A year out of school, she became engaged to Adolph Ipcar, a student at a New York college, whom she had known for four years. While their marriage had her parents’ blessing, her first-things-first mother insisted that Dahlov undergo intensive training in cookery. Marguerite Zorach evidently set great store by the traditional “way to a man’s heart”; certainly she was determined that her daughter’s marriage would not founder on a poor table.
The Ipcars’ subsequent years on their Robinhood farm provide a record of struggle, learning, setbacks, forward leaps; of harsh winters that kept them snowbound, of summers given to unrelenting physical labor. Dahlov recalls a visiting neighbor who was outraged to see the two Ipcar boys tied to a tree by a long rope. “Why not?” Dahlov replied, busy making up hay. “They are safe from scythes and mowing machines — and besides, we always give them plenty of rope.”

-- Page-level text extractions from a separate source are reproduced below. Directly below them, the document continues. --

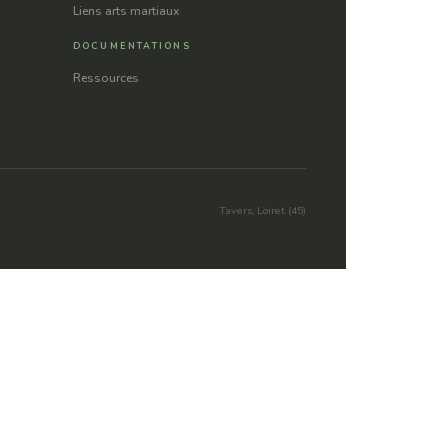
Liens arts martiaux
DOCUMENTATIONS
Ressources
Tavers, Loiret (45)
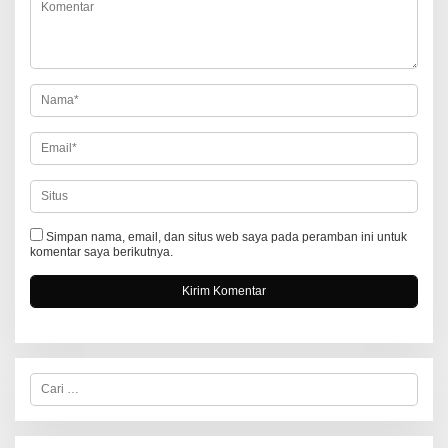
i
p
o
s
Simpan nama, email, dan situs web saya pada peramban ini untuk
komentar saya berikutnya.
C
a
r
i
u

When her children were small and there was no money for luxuries like toys, she began experimenting with what has since come to be admired as her famous “soft sculptures.” Stuffed figures, imaginatively designed and covered with beautiful fabrics, these cloth sculptures are today of museum quality. For one who heartily dislikes sewing, Dahlov can spend countless hours bringing off a witty, engaging piece which is no less than a genuine art form.
Today a major artist, her oils are in the permanent collections of the Metropolitan, Whitney, and Newark museums, and in many university collections throughout the country. Apart from showing in important group exhibits, she has had six one-man shows in New York City and 12 in Maine. Early this year, five of her new oils were included in a show of Maine painters held at the Shore Gallery, in Boston. In 1972, she and her husband, a former director of the Maine Art Gallery, in Wiscasset, and the first president of the Bath-Brunswick Regional Arts Council, were jointly given the governor’s annual Maine State Award in recognition of their labors “for the aesthetic betterment” of the state.
Impressively well organized and industrious, she is also a prolific writer, having produced some 30 books for children and teenagers, most of them lavishly illustrated with her own art. An old apple house that once served as a studio has been replaced by a spacious workroom full of luxuriant plants, bookcases, drawing tables, and the tools of Dahlov’s two demanding trades.
If she was a pioneer dropout from college, sensibly affronted by its non-relation to her needs as an artist, she has never dropped out of community or state affairs. Her two sons went to local schools and later attended Maine colleges. Robert, who now makes documentary films, graduated from Colby; Charles, a Bowdoin graduate, is currently working for his doctorate in economic geography. Zealous in her devotion to Maine, she shares with her husband firm opinions about good government, and participates in all movements against invasion of industries she considers inimical to the state’s future. “Someone once said that Maine must be kept a human sanctuary,” Dahlov says. “It must — and I shall work for that right down the line.”
The world she creates in her art is unique. For reasons beyond probing, she has not lost that powerful imagination, which is more often the exclusive domain of precocious children. If anything, in the isolation of Robinhood Farm, Dahlov Ipcar’s poetic vision of fabled beasts in a fabulous kingdom becomes stronger every year — to the delight of her admirers, young and old, in Maine and all over the country.